Soupene Eric, Kemaladewi Dwi Utami, Kuypers Frans A
Children's Hospital Oakland Research Institute, Oakland, CA, USA.
J Receptor Ligand Channel Res. 2008;1:1-10. doi: 10.2147/jrlcr.s3773.
The asymmetric distribution of the amino-containing phospholipids, phosphatidyl-serine (PS) and phosphatidyl-ethanolamine (PE), across the two leaflets of red blood cell (RBC) membrane is essential to the function and survival of the cell. PS and PE are sequestered in the inner leaflet by an ATP-dependent transport activity of a membrane protein known as the RBC flippase that specifically moves amino-phospholipids from the outer to the inner leaflet. The enucleated RBC lacks the means to replace damaged enzymes and inactivation of the flippase can lead to the unwarranted exposure of PS on the cell surface. Loss in the ability to maintain phospholipid asymmetry is exacerbated in RBC disorders and PS-exposing RBCs present in the circulation play a significant role in the pathology of hemoglobinopathies. We identified the Atp8a1 protein, a member of the family of the P(4)-type ATPases, as a RBC flippase candidate. Atp8a1 is expressed in RBC precursors and is present in the membrane of mature red cells. The flippase activity of the protein was established in purified secretory vesicles of Saccharomyces cerevisiae. ATPase activity was stimulated by PS and PE. In addition, Atp8a1 can move PS molecules across the leaflets of the vesicle membrane in presence of ATP.
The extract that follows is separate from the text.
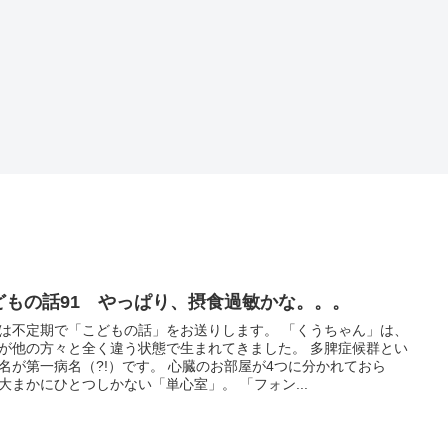
どもの話91 やっぱり、摂食過敏かな。。。
は不定期で「こどもの話」をお送りします。 「くうちゃん」は、
が他の方々と全く違う状態で生まれてきました。 多脾症候群とい
名が第一病名（?!）です。 心臓のお部屋が4つに分かれておら
大まかにひとつしかない「単心室」。 「フォン...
含氨基磷脂,即磷脂酰丝氨酸(PS)和磷脂酰乙醇胺(PE),在红细胞(RBC)膜的两层之间呈不对称分布,这对细胞的功能和存活至关重要。PS和PE通过一种称为RBC翻转酶的膜蛋白的ATP依赖性转运活性被隔离在内层。该翻转酶能特异性地将氨基磷脂从外层转运至内层。去核的RBC缺乏替换受损酶的途径,翻转酶的失活会导致PS在细胞表面无端暴露。在RBC疾病中,维持磷脂不对称性的能力丧失会加剧,循环中出现的暴露PS的RBC在血红蛋白病的病理过程中起重要作用。我们鉴定出P(4)型ATP酶家族成员Atp8a1蛋白为RBC翻转酶候选物。Atp8a1在RBC前体中表达,并存在于成熟红细胞的膜中。该蛋白的翻转酶活性在酿酒酵母纯化的分泌囊泡中得到证实。ATP酶活性受到PS和PE的刺激。此外,在ATP存在的情况下,Atp8a1可使PS分子穿过囊泡膜的两层。